For the first hour most of the trail has exposed roots, making the initial trek appreciably treacherous in wet conditions. Even in dry conditions, exposed roots present an additional hazard of twisting ankles and snapping tendons. The hike is more or less flat for the first 20 to 30 minutes, but then begins to climb, with the forest becoming tighter and limiting scenery to not much of anything other than the forest itself. However, 15 to 20 minutes later the trees begin to thin, allowing sporadic openings to see across the highway to the Waputik Range on the other side of the valley.
Finally, after you’ve been hiking for approximately an hour, the forest vanishes, yielding vistas of Dolomite Peak directly ahead and Cirque Peak to the left. The remainder of the trek to Lake Helen is through an alpine meadow, with Cirque Peak dead ahead in the line of sight until you reach the lake. Lake Helen is more of a large pond amidst this alpine meadow, but even so, it is a tranquil spot to stop and look around before hustling up to Dolomite Pass. The trail winds around the east side of the lake and suddenly takes up with the hillside leading to the summit of Dolomite Pass. The brief increase in elevation is achieved more quickly by staying to the left at the first trail junction (GPS: N51 41 20.1 W116 24 36.0), partway up the hillside. Within a few quick minutes, Dolomite Pass is conquered.

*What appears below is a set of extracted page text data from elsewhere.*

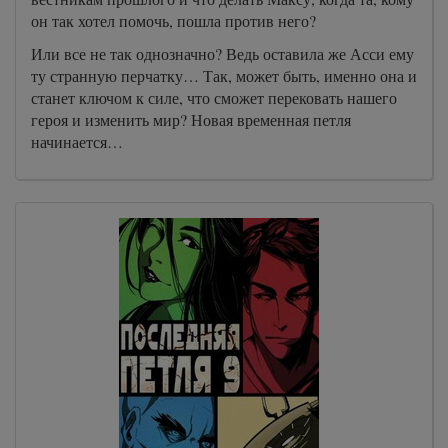
он так хотел помочь, пошла против него?
Или все не так однозначно? Ведь оставила же Асси ему
ту странную перчатку… Так, может быть, именно она и
станет ключом к силе, что сможет перековать нашего
героя и изменить мир? Новая временная петля
начинается…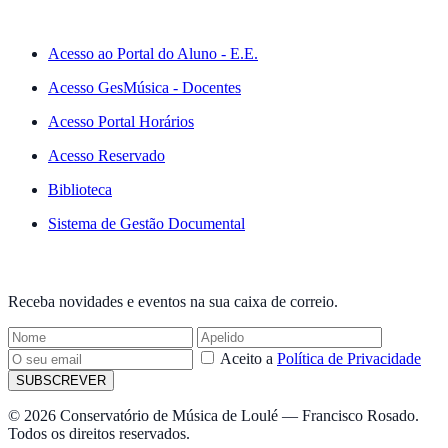
ACESSO RÁPIDO
Acesso ao Portal do Aluno - E.E.
Acesso GesMúsica - Docentes
Acesso Portal Horários
Acesso Reservado
Biblioteca
Sistema de Gestão Documental
NEWSLETTER
Receba novidades e eventos na sua caixa de correio.
Aceito a
Política de Privacidade
SUBSCREVER
© 2026 Conservatório de Música de Loulé — Francisco Rosado.
Todos os direitos reservados.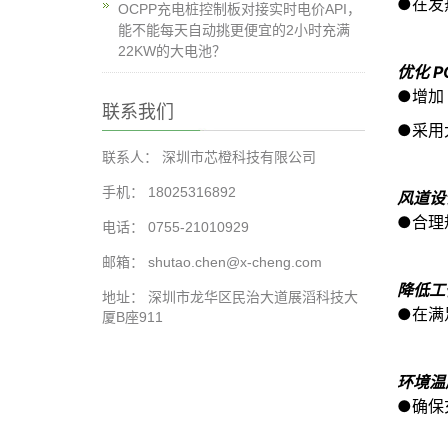
●
在发
OCPP充电桩控制板对接实时电价API，
能不能每天自动挑更便宜的2小时充满
22KW的大电池？
优化 P
●
增加
联系我们
●
采用
联系人： 深圳市芯橙科技有限公司
手机： 18025316892
风道设
●
合理
电话： 0755-21010929
邮箱： shutao.chen@x-cheng.com
降低工
地址： 深圳市龙华区民治大道展滔科技大
●
在满
厦B座911
环境温
●
确保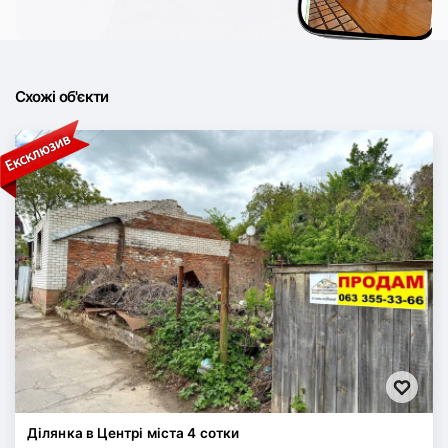
Схожі об'єкти
Ділянка в Центрі міста 4 сотки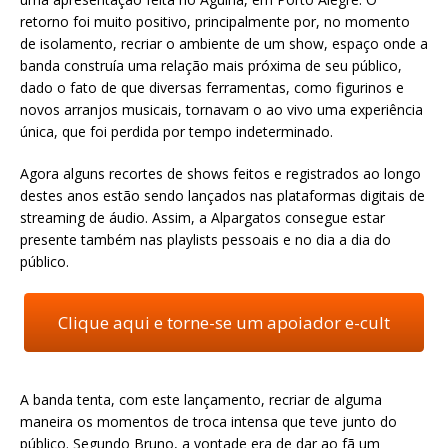
retorno foi muito positivo, principalmente por, no momento
de isolamento, recriar o ambiente de um show, espaço onde a
banda construía uma relação mais próxima de seu público,
dado o fato de que diversas ferramentas, como figurinos e
novos arranjos musicais, tornavam o ao vivo uma experiência
única, que foi perdida por tempo indeterminado.
Agora alguns recortes de shows feitos e registrados ao longo
destes anos estão sendo lançados nas plataformas digitais de
streaming de áudio. Assim, a Alpargatos consegue estar
presente também nas playlists pessoais e no dia a dia do
público.
Clique aqui e torne-se um apoiador e-cult
A banda tenta, com este lançamento, recriar de alguma
maneira os momentos de troca intensa que teve junto do
público. Segundo Bruno, a vontade era de dar ao fã um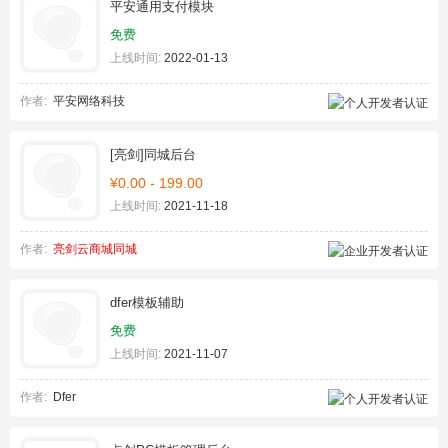
平安通用支付模块
免费
上线时间:
2022-01-13
作者:
平安网络科技
[亮剑]同城后台
¥0.00 - 199.00
上线时间:
2021-11-18
作者:
亮剑云商城同城
dfer模板辅助
免费
上线时间:
2021-11-07
作者:
Dfer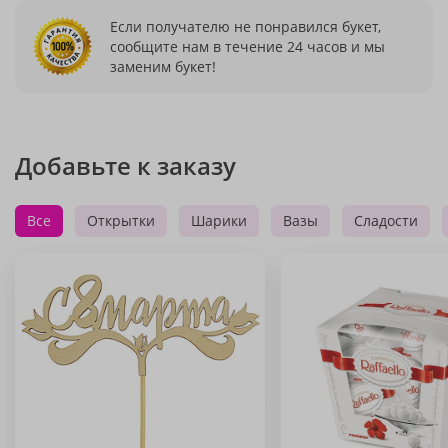
Если получателю не понравился букет,
сообщите нам в течение 24 часов и мы
заменим букет!
Добавьте к заказу
Все
Открытки
Шарики
Вазы
Сладости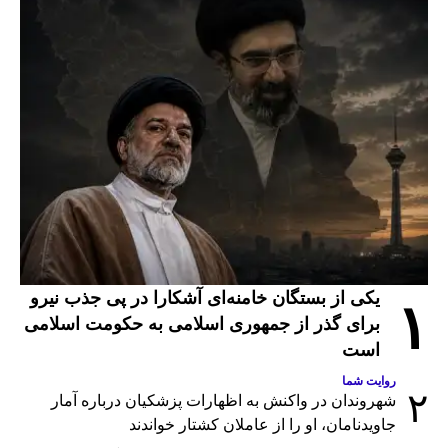
یکی از بستگان خامنه‌ای آشکارا در پی جذب نیرو
۱
برای گذر از جمهوری اسلامی به حکومت اسلامی
است
روایت شما
۲
شهروندان در واکنش به اظهارات پزشکیان درباره آمار
جاویدنامان، او را از عاملان کشتار خواندند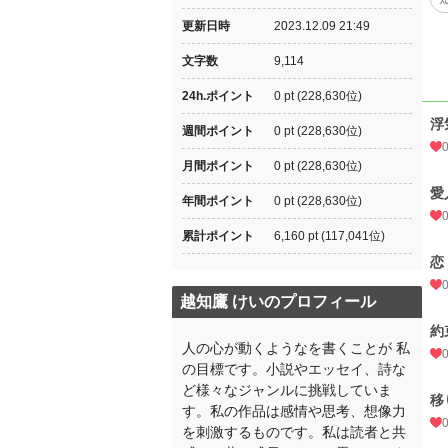
更新日時
2023.12.09 21:49
文字数
9,114
24h.ポイント
0 pt (228,630位)
浮
週間ポイント
0 pt (228,630位)
月間ポイント
0 pt (228,630位)
愛
年間ポイント
0 pt (228,630位)
累計ポイント
6,160 pt (117,041位)
恋
越知鷹 けいのプロフィール
約
人の心が動くようなを書くことが 私
の目標です。小説やエッセイ、詩な
ど様々なジャンルに挑戦していま
移
す。私の作品は感情や思考、想像力
を刺激するものです。私は読者と共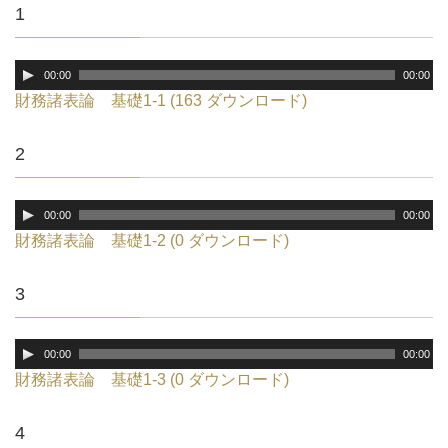
1
音
00:00
00:00
声
財務諸表論 基礎1-1 (163 ダウンロード)
プ
レ
2
ー
ヤ
ー
音
00:00
00:00
声
財務諸表論 基礎1-2 (0 ダウンロード)
プ
レ
3
ー
ヤ
ー
音
00:00
00:00
声
財務諸表論 基礎1-3 (0 ダウンロード)
プ
レ
4
ー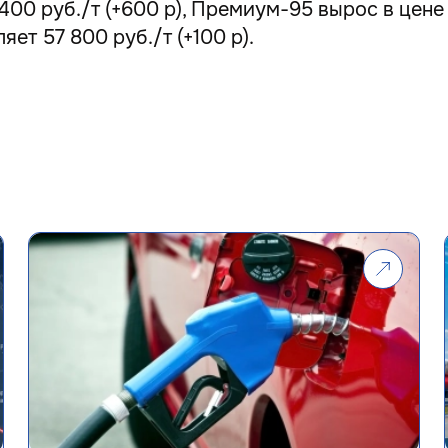
00 руб./т (+600 р), Премиум-95 вырос в цене 
яет 57 800 руб./т (+100 р).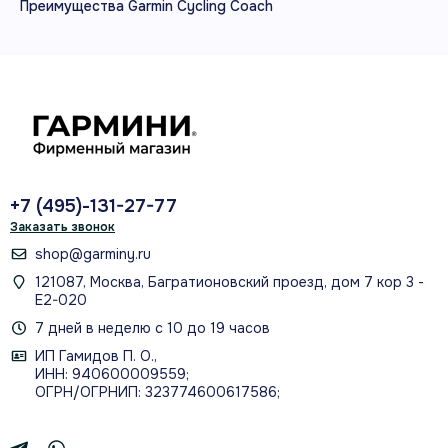
Преимущества Garmin Cycling Coach
+7 (495)-131-27-77
Заказать звонок
shop@garminy.ru
121087, Москва, Багратионовский проезд, дом 7 кор 3 -
Е2-020
7 дней в неделю с 10 до 19 часов
ИП Гамидов П. О.,
ИНН: 940600009559;
ОГРН/ОГРНИП: 323774600617586;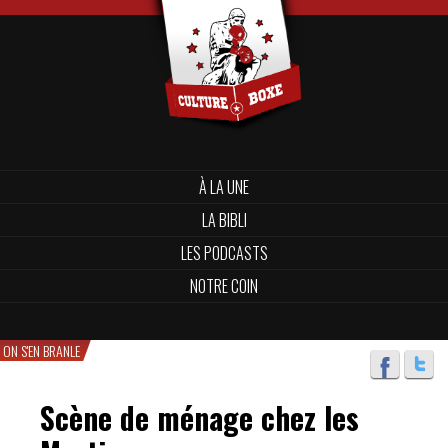
À LA UNE
LA BIBLI
LES PODCASTS
NOTRE COIN
ON S'EN BRANLE
Scène de ménage chez les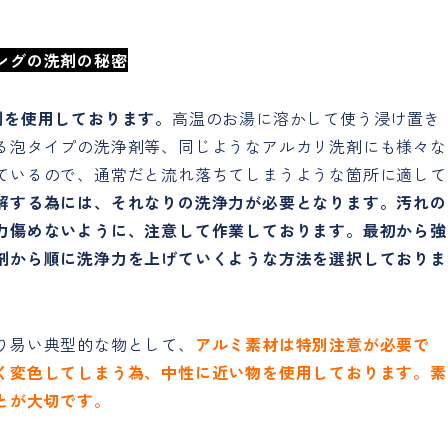
ングの洗剤の秘密
剤を使用しております。
高温のお湯に溶かして使う浸け置き
る泡タイプの洗浄剤等、同じようなアルカリ洗剤にも様々な
ているので、通常だと流れ落ちてしまうような箇所に適して
解する為には、それなりの洗浄力が必要となります。汚れの
力傷めないように、注意して作業しております。最初から強
剤から順に洗浄力を上げていくような方法を選択しておりま
り易い典型的な物として、
アルミ素材は特別注意が必要で
く変色してしまう為、中性に近い物を使用しております。素
とが大切です。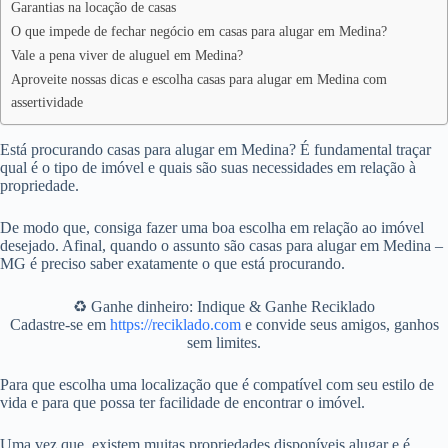
Garantias na locação de casas
O que impede de fechar negócio em casas para alugar em Medina?
Vale a pena viver de aluguel em Medina?
Aproveite nossas dicas e escolha casas para alugar em Medina com
assertividade
Está procurando casas para alugar em Medina? É fundamental traçar
qual é o tipo de imóvel e quais são suas necessidades em relação à
propriedade.
De modo que, consiga fazer uma boa escolha em relação ao imóvel
desejado. Afinal, quando o assunto são casas para alugar em Medina –
MG é preciso saber exatamente o que está procurando.
♻️ Ganhe dinheiro: Indique & Ganhe Reciklado
Cadastre-se em
https://reciklado.com
e convide seus amigos, ganhos
sem limites.
Para que escolha uma localização que é compatível com seu estilo de
vida e para que possa ter facilidade de encontrar o imóvel.
Uma vez que, existem muitas propriedades disponíveis alugar e é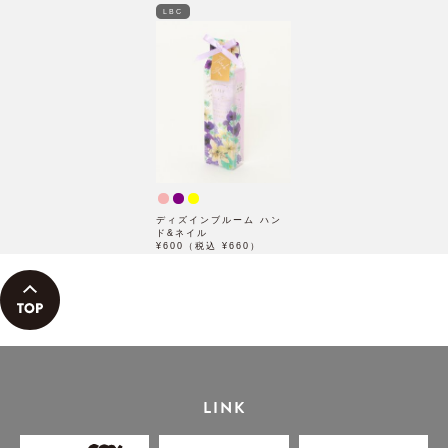
LBC
ディズインブルーム ハン
ド&ネイル
¥600（税込 ¥660）
LINK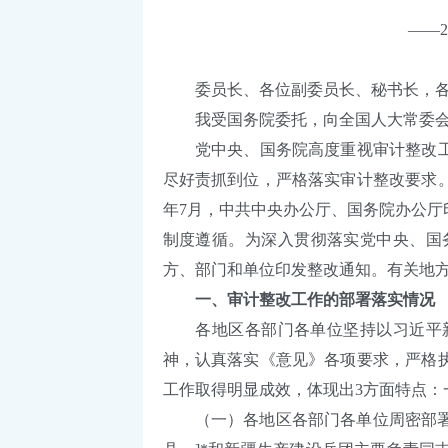
——20
委员长、各位副委员长、秘书长，各
我受国务院委托，向全国人大常委会报
党中央、国务院高度重视审计整改工作
尽好责抓到位，严格落实审计整改要求。
年7月，中共中央办公厅、国务院办公
制度遵循。为深入贯彻落实党中央、国
方、部门和单位印发整改通知。有关地
一、审计整改工作的部署落实情况
各地区各部门各单位坚持以习近平新
神，认真落实《意见》各项要求，严格
工作取得明显成效，体现出3方面特点：
（一）各地区各部门各单位周密部署审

The way to the Cirque Peak summit is evident, as climbing the exposed east shale shoulder onto the ridge is obvious and should take only one to one and a half hours. There is a small amount of scree and shale, but nothing substantial. For the most part, it is a straightforward walk up the side of the mountain to the ridge and onto the summit. The scenery from the top is unique, allowing a superior view of the Wapta Icefield to the southwest. Observation Peak is a mere 5.2 km away to the northwest.
In July of 1899 guide Ralph Edwards was engaged to take four explorers over the Pipestone Pass, down the Siffleur River to the Saskatchewan, up to Bear Creek (today called the Mistaya River) and then up to Bow Lake. The purpose of the expedition was to do some climbing and adventuring around the Bow Lake area. The party consisted of two lawyers, George Weed and Charles S. Thompson, and two clergymen, C.L. Noyes and Harry P. Nicholls. Of these four men, Edwards wrote:
There is an old saying used to describe a person of outstanding character that when ‘God made him He broke the mould,’ thus signifying that there were no others quite his equal; if this be so, in the present instance He broke four moulds.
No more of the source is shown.